Balance tests are commonly used to screen for impairments that put older adults at risk for falls. The purpose of this study was to determine the attributes that were associated with balance performance as measured by the Frailty and Injuries: Cooperative Studies of Intervention Techniques (FICSIT) balance test. This study was a cross-sectional secondary analysis of baseline data from a longitudinal cohort study, the Boston Rehabilitative Impairment Study of the Elderly (Boston RISE). Boston RISE was performed in an outpatient rehabilitation research center and evaluated Boston area primary care patients aged 65 to 96 (N=364) with self-reported difficulty or task-modification climbing a flight of stairs or walking 1/2 of a mile.

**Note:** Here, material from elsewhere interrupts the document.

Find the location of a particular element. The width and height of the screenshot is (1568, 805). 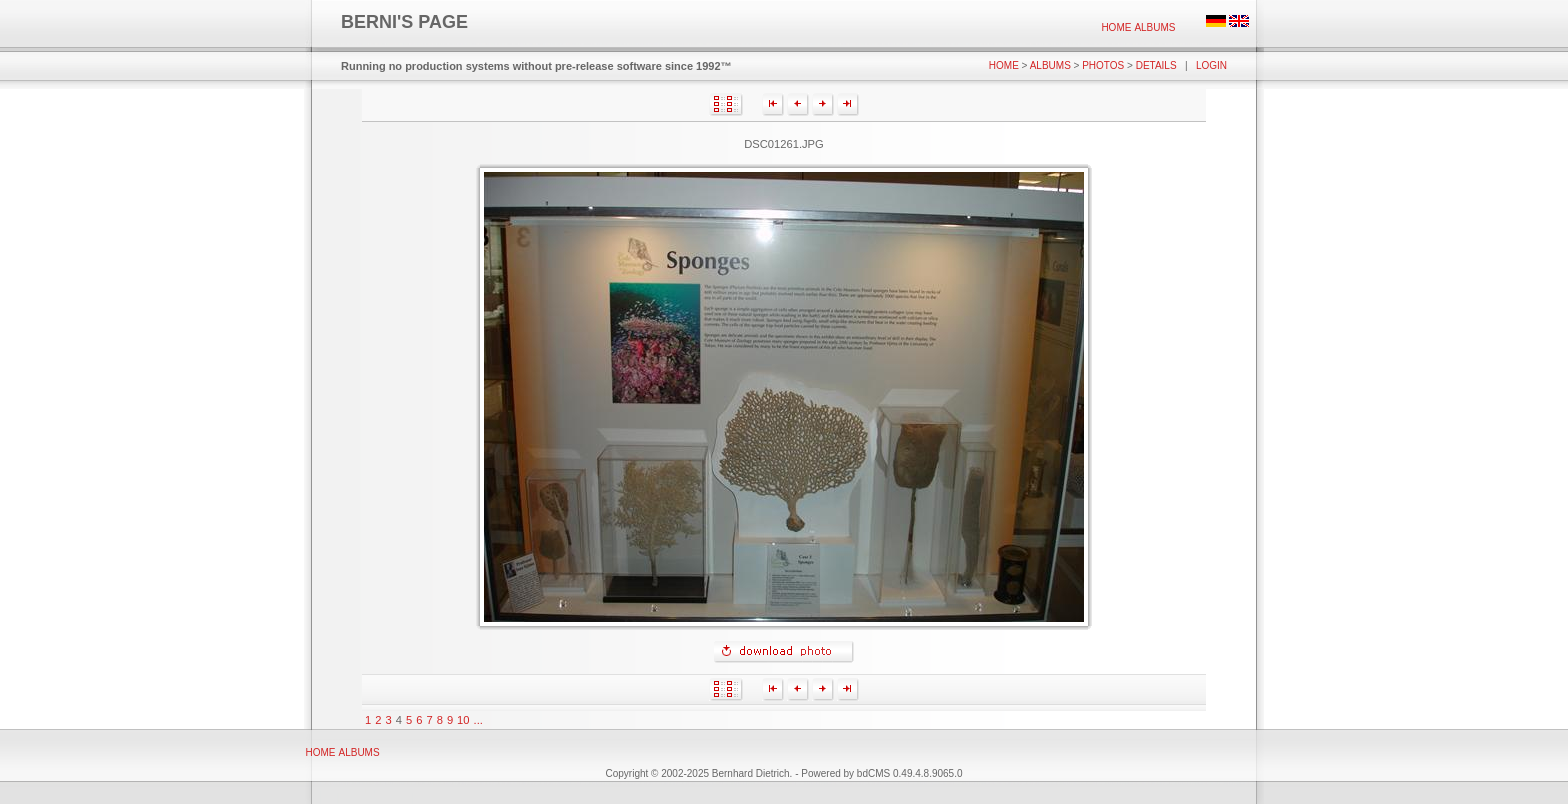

The outcome measure was standing balance as measured by the FICSIT-4 balance assessment. Other measures included: self-efficacy, pain, depression, executive function, vision, sensory loss, reaction time, kyphosis, leg range of motion, trunk extensor muscle endurance, leg strength and leg velocity at peak power. Participants were 67% female, had an average age of 76.5 (±7.0) years, an average of 4.1 (±2.0) chronic conditions, and an average FICSIT-4 score of 6.7 (±2.2) out of 9. After adjusting for age and gender, attributes significantly associated with balance performance were falls self-efficacy, trunk extensor muscle endurance, sensory loss, and leg velocity at peak power. FICSIT-4 balance performance is associated with a number of behavioral and physiologic attributes, many of which are amenable to rehabilitative treatment. Our findings support a consideration of balance as multidimensional activity as proposed by the current International Classification of Functioning, Disability, and Health (ICF) model.